「優衣!」
先輩たちが居なくなっていったのと同時に、隼人が廊下から走ってきた。
「はぁはぁ、わり…遅くなって。待ったか?」
「……」
「優衣?」
でも目はどこか一点を見つめたまま…すぐには反応しない私に隼人が顔をしかめる。
この時スッと差し出された手に、ようやく我を取り戻した。
「! あ、隼人…」
「どした?ぼーっとして。何かあったのか?」
急いで顔をあげると、そこには真顔で心配した様子の隼人。
とっさについ首を横に振った私は、こう答えていた。
「ううん!別に。

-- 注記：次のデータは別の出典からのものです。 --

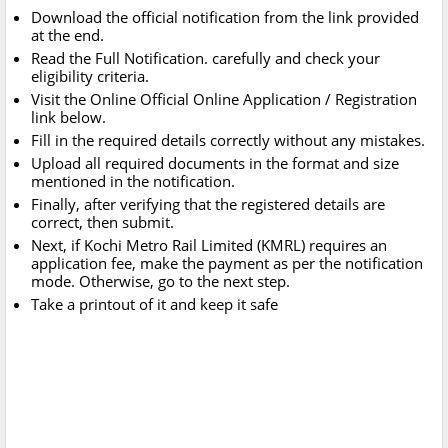
Download the official notification from the link provided
at the end.
Read the Full Notification. carefully and check your
eligibility criteria.
Visit the Online Official Online Application / Registration
link below.
Fill in the required details correctly without any mistakes.
Upload all required documents in the format and size
mentioned in the notification.
Finally, after verifying that the registered details are
correct, then submit.
Next, if Kochi Metro Rail Limited (KMRL) requires an
application fee, make the payment as per the notification
mode. Otherwise, go to the next step.
Take a printout of it and keep it safe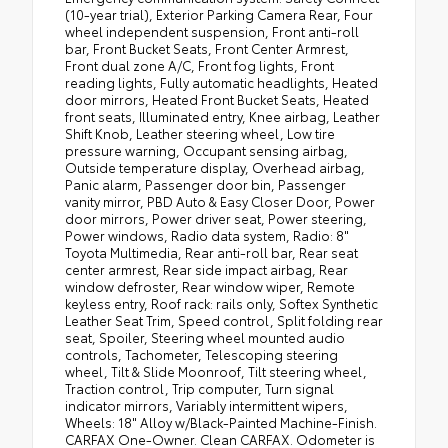
(10-year trial), Exterior Parking Camera Rear, Four
wheel independent suspension, Front anti-roll
bar, Front Bucket Seats, Front Center Armrest,
Front dual zone A/C, Front fog lights, Front
reading lights, Fully automatic headlights, Heated
door mirrors, Heated Front Bucket Seats, Heated
front seats, Illuminated entry, Knee airbag, Leather
Shift Knob, Leather steering wheel, Low tire
pressure warning, Occupant sensing airbag,
Outside temperature display, Overhead airbag,
Panic alarm, Passenger door bin, Passenger
vanity mirror, PBD Auto & Easy Closer Door, Power
door mirrors, Power driver seat, Power steering,
Power windows, Radio data system, Radio: 8"
Toyota Multimedia, Rear anti-roll bar, Rear seat
center armrest, Rear side impact airbag, Rear
window defroster, Rear window wiper, Remote
keyless entry, Roof rack: rails only, Softex Synthetic
Leather Seat Trim, Speed control, Split folding rear
seat, Spoiler, Steering wheel mounted audio
controls, Tachometer, Telescoping steering
wheel, Tilt & Slide Moonroof, Tilt steering wheel,
Traction control, Trip computer, Turn signal
indicator mirrors, Variably intermittent wipers,
Wheels: 18" Alloy w/Black-Painted Machine-Finish.
CARFAX One-Owner. Clean CARFAX. Odometer is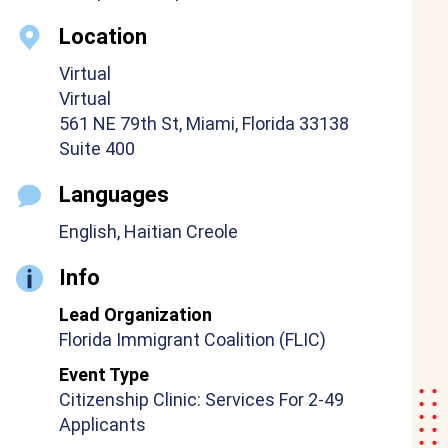
Location
Virtual
Virtual
561 NE 79th St, Miami, Florida 33138
Suite 400
Languages
English, Haitian Creole
Info
Lead Organization
Florida Immigrant Coalition (FLIC)
Event Type
Citizenship Clinic: Services For 2-49
Applicants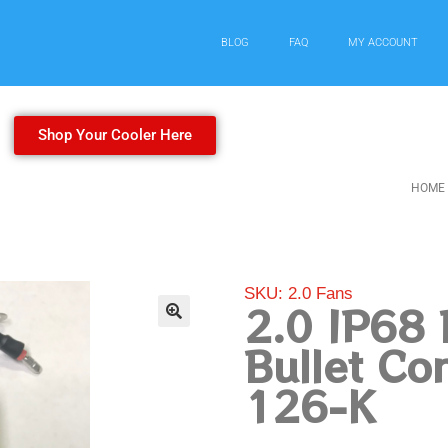
BLOG
FAQ
MY ACCOUNT
Shop Your Cooler Here
HOME
SKU: 2.0 Fans
2.0 IP68 
Bullet Co
126-K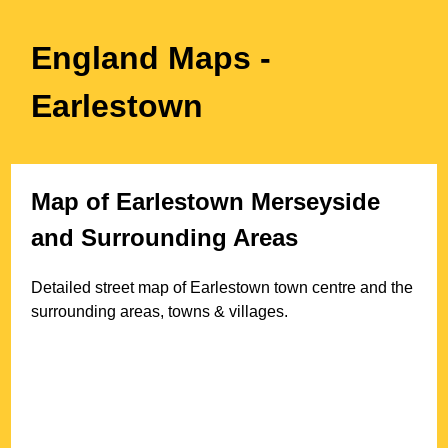
England Maps
-
Earlestown
Map of
Earlestown
Merseyside
and Surrounding Areas
Detailed street map of
Earlestown
town
centre and the
surrounding areas, towns & villages.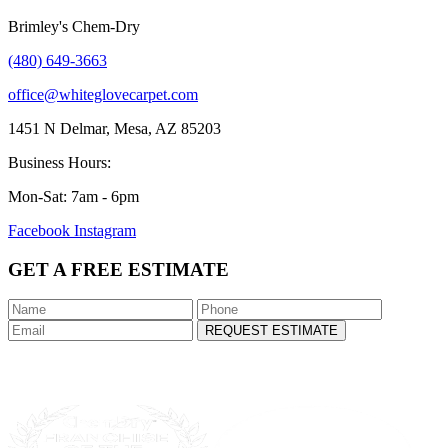
Brimley's Chem-Dry
(480) 649-3663
office@whiteglovecarpet.com
1451 N Delmar, Mesa, AZ 85203
Business Hours:
Mon-Sat: 7am - 6pm
Facebook
Instagram
GET A FREE ESTIMATE
REQUEST ESTIMATE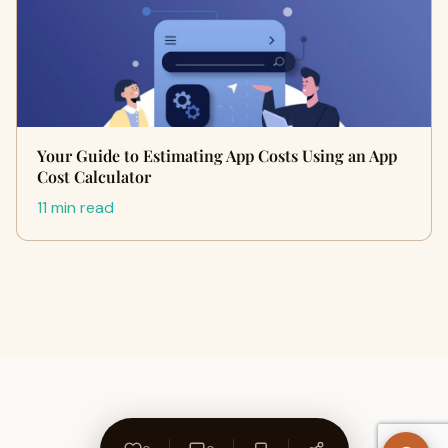
Your Guide to Estimating App Costs Using an App
Cost Calculator
11 min read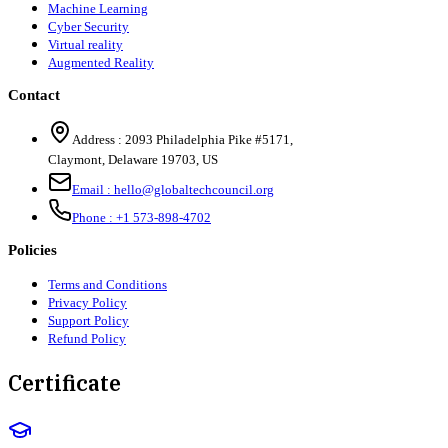
Machine Learning
Cyber Security
Virtual reality
Augmented Reality
Contact
Address :
2093 Philadelphia Pike #5171
,
Claymont
,
Delaware
19703
,
US
Email :
hello@globaltechcouncil.org
Phone :
+1 573-898-4702
Policies
Terms and Conditions
Privacy Policy
Support Policy
Refund Policy
Certificate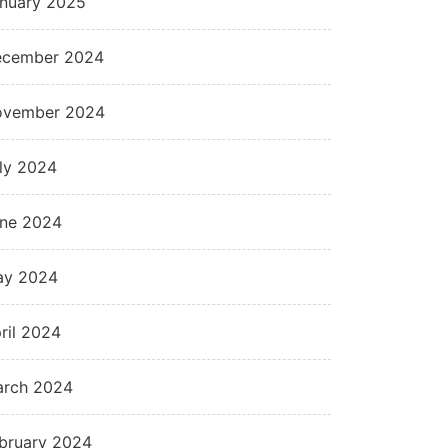
nuary 2025
cember 2024
ovember 2024
ly 2024
ne 2024
ay 2024
ril 2024
rch 2024
bruary 2024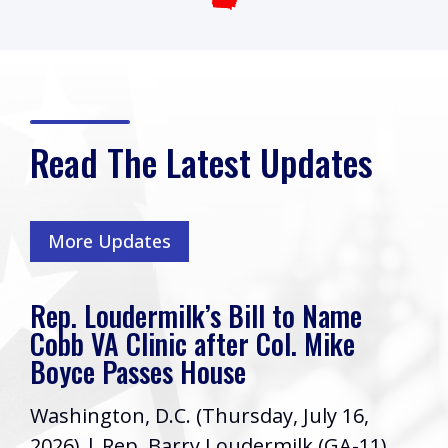
Read The Latest Updates
More Updates
Rep. Loudermilk’s Bill to Name
Cobb VA Clinic after Col. Mike
Boyce Passes House
Washington, D.C. (Thursday, July 16,
2026) | Rep. Barry Loudermilk (GA-11)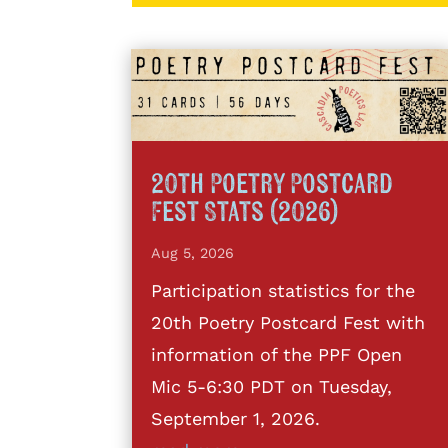
20th Poetry Postcard
Fest Stats (2026)
Aug 5, 2026
Participation statistics for the
20th Poetry Postcard Fest with
information of the PPF Open
Mic 5-6:30 PDT on Tuesday,
September 1, 2026.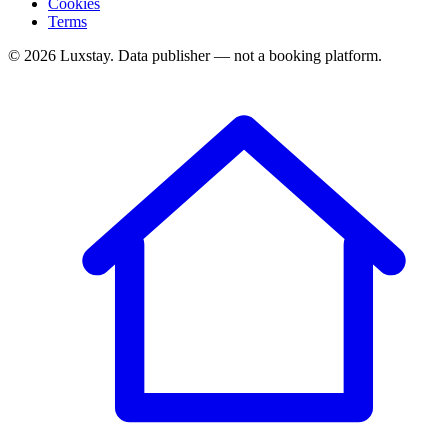
Cookies
Terms
© 2026 Luxstay. Data publisher — not a booking platform.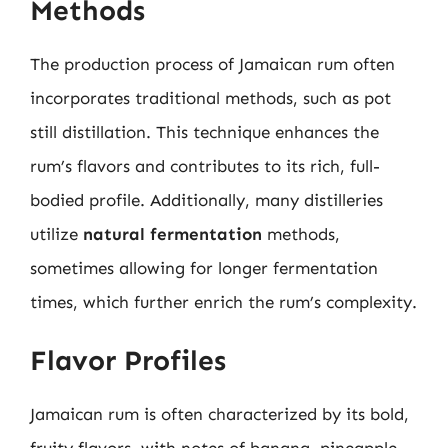
Methods
The production process of Jamaican rum often
incorporates traditional methods, such as pot
still distillation. This technique enhances the
rum’s flavors and contributes to its rich, full-
bodied profile. Additionally, many distilleries
utilize
natural fermentation
methods,
sometimes allowing for longer fermentation
times, which further enrich the rum’s complexity.
Flavor Profiles
Jamaican rum is often characterized by its bold,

何もないよ……」
薄暗くなった帰り道。
乗ってきた自転車を今度は引きながら歩いていると、ふいに隼人がその手を取った。
「チャリ、俺が持つよ」
「!あ…」
私の返事を待たずして自転車を押し進める。
そんな隼人に、私はどこか手持ち無沙汰になった姿でうつむいたんだ。
「ありがとう…」
「……」
一人トボトボとした足取りで隼人の隣を歩きながら
通学路の途中にあるコンビニ前を通りがかったとき、そこの駐車場でたむろしている男子高校生がいた。